ALEX JONES: No, I did not lie.
AMY GOODMAN: So, that’s Alex Jones being questioned by the lawyer for the Sandy Hook victim’s parents, Mark Bankston. We are continuing our conversation with Elizabeth Williamson with The New York Times, author of the book Sandy Hook: An American Tragedy and the Battle for Truth. Can you talk about exactly what is the time period of these text messages, and the significance of the fact that now the January 6th committee has these messages? Talk about that moment in court.
ELIZABETH WILLIAMSON: It was — that moment was really extraordinary, Amy. He had nowhere to go. I mean, you could see him, you know, saying, “This is your Perry Mason moment.” He’s trying to ridicule the lawyer. But in actual fact, this really was a moment when Alex Jones was truly nailed.
You know, the broad implication here is that he is an inveterate liar, that he had for years said he had no text messages that referred to the shooting, even though he was under court order to produce them. And then there they were, mistakenly, you know, held, retained, and then mistakenly sent to the lawyers for the families. So that’s the sort of broad view.
But the messages themselves, the phone was scraped after the January 6th insurrection in March of last year — or, May, I believe it was, of last year. So, it would have ostensibly included messages around the time of the insurrection. But, in fact, the earliest message or — well, probably the most recent message would have been from the middle of 2020. So, there really aren’t any text messages from around the time or on the day of the insurrection, which is, you know, no doubt, less useful to the January 6 committee.
Probably, you know, what I’ve been told is that these messages are highly useful to the Sandy Hook families’ cases, but perhaps less so to the January 6 committee, although among 250 recipients or so of these messages — and there are 200 or 300 gigabytes of — no, let’s see, yeah, two or three gigabytes of text messages among a larger document dump of several hundred gigabytes of information. There are about 250 recipients. There are some Trump allies in that group. We’ve talked about, and lawyers have talked about, Roger Stone being among them, perhaps some members of Congress. I think we’re going to learn more in coming weeks of who some of these recipients are and what was said. But for the moment, it doesn’t appear that there are any, for example, messages between or conversations via text between Jones and anybody in Trump’s inner circle. But like I say, I think we will learn more in coming days.
AMY GOODMAN: Now, but how is it possible that his lawyer mistakenly sent this massive trove of texts to the prosecutor [sic]?

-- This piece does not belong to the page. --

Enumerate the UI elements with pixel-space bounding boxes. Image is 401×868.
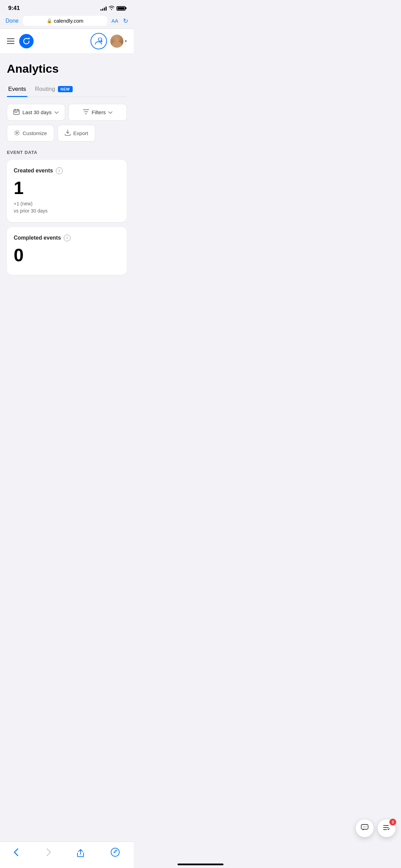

ELIZABETH WILLIAMSON: So, folks have suggested that this was a mistake not a mistake, sort of sorry not sorry. But I think, you know, we have to be careful not to become conspiracists ourselves on this. There has been a remarkable display of incompetence among Alex Jones’s legal team. This particular lawyer who was in court in the case that just ended on Friday had really only taken this case on in the last several months. Alex Jones has had more than a dozen different lawyers since mid-2018, when the families filed these lawsuits against him. So it is quite possible that in the sort of mix of sending material back and forth from office to office, things that were ordered by the courts, that this wound up in the mix. I really don’t rule that out, just given, you know, the other examples of just confusion or disarray or outright incompetence on his legal team.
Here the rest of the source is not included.